Some districts added police patrols or convened meetings of safety officers to review emergency procedures, while others said they were not changing what were already meticulous procedures for ensuring the well-being of students.

Monroeville police stepped up patrols around Gateway School District facilities and school administrators will meet with police this afternoon to review emergency plans, district spokeswoman Cara Zanella said.

"Our crisis plans are up to date," she said. "We try to stay on top of things as best as we can."

Like most districts, Gateway keeps all doors locked at all times and visitors must press a buzzer to gain admittance. Surveillance cameras are in place at entrances.

Butler Area School District had at least one armed school police officer in each of its 14 buildings today -- 11 elementary schools and three secondary buildings, Superintendent Michael Strutt said.

The school board has been discussing arming the officers, all of whom are retired state troopers, and voted 8-1 last week to implement that change. After Friday's shootings, the district went to court over the weekend and obtained an order from Butler County President Judge Thomas Doerr giving permission to arm the officers immediately, Mr. Strutt said.
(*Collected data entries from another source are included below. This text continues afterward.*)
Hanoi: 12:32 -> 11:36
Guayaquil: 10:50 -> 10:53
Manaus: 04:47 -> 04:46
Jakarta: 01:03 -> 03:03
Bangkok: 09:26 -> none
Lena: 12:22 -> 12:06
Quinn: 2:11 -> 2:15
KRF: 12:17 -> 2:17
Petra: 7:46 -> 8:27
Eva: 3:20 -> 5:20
Some of the officers went to a shooting range Sunday to be recertified in firearms by the county sheriff's office.

Mr. Strutt said he will meet in executive session with school board members this evening to review other security procedures. He said the presence of armed officers "will be daily from now on."

The neighboring South Butler School District also got court approval to arm two of its three security officers, also former state troopers.

In Keystone Oaks School District, "We meet pretty regularly to talk about security procedures," spokesman James Cromie said. "We go through every type of emergency we can fathom."

Most schools significantly increased security and tightened access to buildings after a mass killing at Columbine High School near Denver in 1999, he noted. "Unfortunately, this (Connecticut) isn't the first one."

Teachers in the Carlynton School District met this morning to go over emergency procedures but no significant changes were made to the security measures already in place, including entrances that are always locked, spokeswoman Michale Herrmann said.

In Bethel Park, Superintendent Nancy Aloi Rose sent emails to principals reminding them to be sure that all security procedures were followed but other than that, it was business as usual today, spokeswoman Vicki Flotta said. All doors are locked and visitors must be buzzed in at the main entrances of buildings, she said.